Most home insurance policies include coverage for “building ordinance or law,” a somewhat esoteric and misunderstood coverage that can be essential to putting your home back together after a claim.

The average home insurance policy includes 10% of the dwelling amount on a policy at the time of a claim this means that if you have suffered damage to your home and a law or local ordinance calls for a change comply, you have a limited amount of money available to pay.

Here a few examples to help you better understand the concept:

  • A home is damaged by a broken pipe running to the second floor bathroom.  When contractors begin to remove the damaged Sheetrock in the home, it is discovered that the wiring in the home is not to code and must be updated.  The wiring is not part of the claim, but the job cannot be completed until the wiring is changed.
  • A detached garage is crushed by a tree and completely destroyed.  Local Township ordinances have changed over the years so that all new garages must be installed farther away from property lines than the one that was damaged was originally.  This means that the new garage needs to have a new foundation built in a different location than the old, thereby increasing the cost of the claim.
  • A home is burned by fire and is deemed to be 60% damaged by local authorities.  As UCC codes specify that any home more than 50% damaged must be razed and rebuilt, the 40% undamaged portion is not considered to be part of the insurance claim.

Coverage Options for Overruns Created by Ordinance or Law

In each of these cases, extra funds are required to complete repairs, and in each case, the cost to repair is increased by an ordinance or law.  As noted above, most policies only provide 10% of the home value to be available for cost overruns of this nature, which means that the balance is paid out of pocket by the homeowner.  In the case of the home damaged by fire, this can be a substantial sum.

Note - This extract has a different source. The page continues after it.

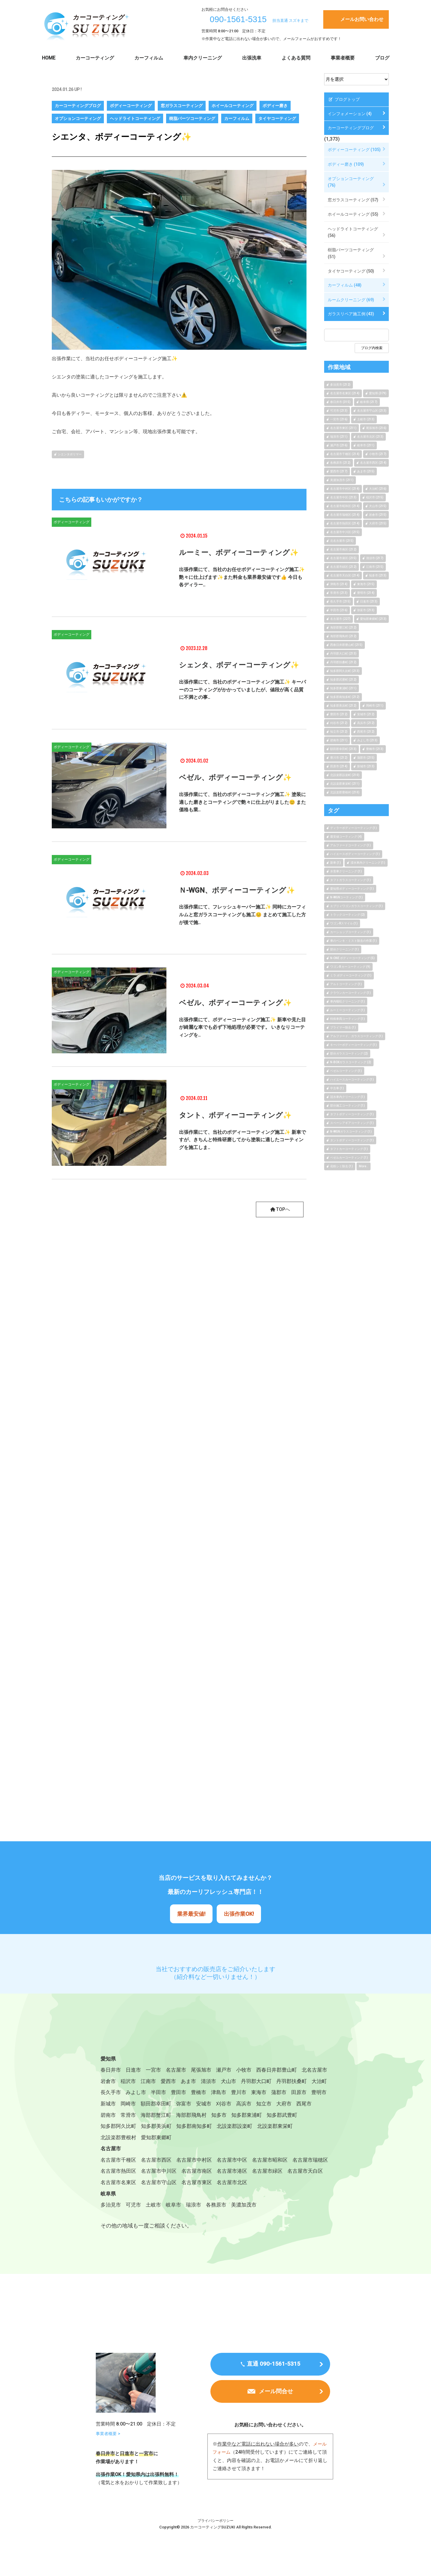 Image resolution: width=431 pixels, height=2576 pixels. I want to click on N-WGNコーティング (1), so click(346, 897).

There is a solution – most mid-market home policies can have this coverage increased to higher amounts, albeit for an additional annual fee.  There are also classes of higher end home insurance policies, some of which are surprisingly affordable, that include 50% or more of the home value for building ordinance coverage.  MetLife’s Platinum policy offers this in most states,  At the high end, policies from CHUBB, Encompass and others offer 100% building ordinance coverage – if a home is valued at $750,000 on a policy, the policy permits an additional $750,000 to be paid out for a building ordinance.

Some policies, such as those obtained from the “non-admitted” market when homes have had too many loses in a short period of time, have no ordinance coverage by default.  This can be common with insurers such as Lloyd’s of London, Scottsdale, and Lexington.

This same concept also applies to policies covering commercial properties, and in many cases a commercial policy does not contain any coverage for this.